**What you need to do**:
Pull each line containing "pixels" from the data.

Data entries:
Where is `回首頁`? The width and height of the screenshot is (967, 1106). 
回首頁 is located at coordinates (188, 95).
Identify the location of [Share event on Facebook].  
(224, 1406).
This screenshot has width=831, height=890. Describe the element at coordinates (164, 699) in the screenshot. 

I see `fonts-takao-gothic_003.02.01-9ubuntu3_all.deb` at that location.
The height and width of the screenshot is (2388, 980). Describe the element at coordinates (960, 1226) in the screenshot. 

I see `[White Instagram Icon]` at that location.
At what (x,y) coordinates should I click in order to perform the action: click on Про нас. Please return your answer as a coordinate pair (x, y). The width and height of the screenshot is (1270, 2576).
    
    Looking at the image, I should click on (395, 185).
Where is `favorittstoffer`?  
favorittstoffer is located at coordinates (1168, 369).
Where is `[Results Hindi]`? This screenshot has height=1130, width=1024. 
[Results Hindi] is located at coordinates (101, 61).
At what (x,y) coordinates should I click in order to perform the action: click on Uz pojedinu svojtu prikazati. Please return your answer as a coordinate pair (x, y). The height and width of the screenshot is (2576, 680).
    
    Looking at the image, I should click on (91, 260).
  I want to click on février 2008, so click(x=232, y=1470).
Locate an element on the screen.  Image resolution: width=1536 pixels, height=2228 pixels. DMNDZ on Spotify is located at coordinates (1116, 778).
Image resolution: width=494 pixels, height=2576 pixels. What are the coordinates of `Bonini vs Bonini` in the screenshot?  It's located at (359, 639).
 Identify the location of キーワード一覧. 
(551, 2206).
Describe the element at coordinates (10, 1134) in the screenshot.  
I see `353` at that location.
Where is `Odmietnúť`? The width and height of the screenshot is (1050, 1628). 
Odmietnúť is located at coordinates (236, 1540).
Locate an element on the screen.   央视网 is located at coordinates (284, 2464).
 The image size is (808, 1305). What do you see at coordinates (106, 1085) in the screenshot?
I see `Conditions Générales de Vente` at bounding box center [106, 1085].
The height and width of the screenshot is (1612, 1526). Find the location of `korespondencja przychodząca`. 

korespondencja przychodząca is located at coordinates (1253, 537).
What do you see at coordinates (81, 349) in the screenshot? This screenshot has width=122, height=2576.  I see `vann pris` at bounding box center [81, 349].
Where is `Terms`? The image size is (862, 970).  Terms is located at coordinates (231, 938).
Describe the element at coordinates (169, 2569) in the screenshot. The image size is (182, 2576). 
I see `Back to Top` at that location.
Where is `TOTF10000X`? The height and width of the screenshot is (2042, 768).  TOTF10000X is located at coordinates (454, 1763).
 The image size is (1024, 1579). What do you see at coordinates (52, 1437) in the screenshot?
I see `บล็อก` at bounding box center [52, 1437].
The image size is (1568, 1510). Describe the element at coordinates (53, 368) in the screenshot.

**Solved problem**:
Locate an element on the screen.  Image resolution: width=1536 pixels, height=2228 pixels. DMNDZ on Spotify is located at coordinates (1116, 778).
Image resolution: width=494 pixels, height=2576 pixels. What are the coordinates of `Bonini vs Bonini` in the screenshot?  It's located at (359, 639).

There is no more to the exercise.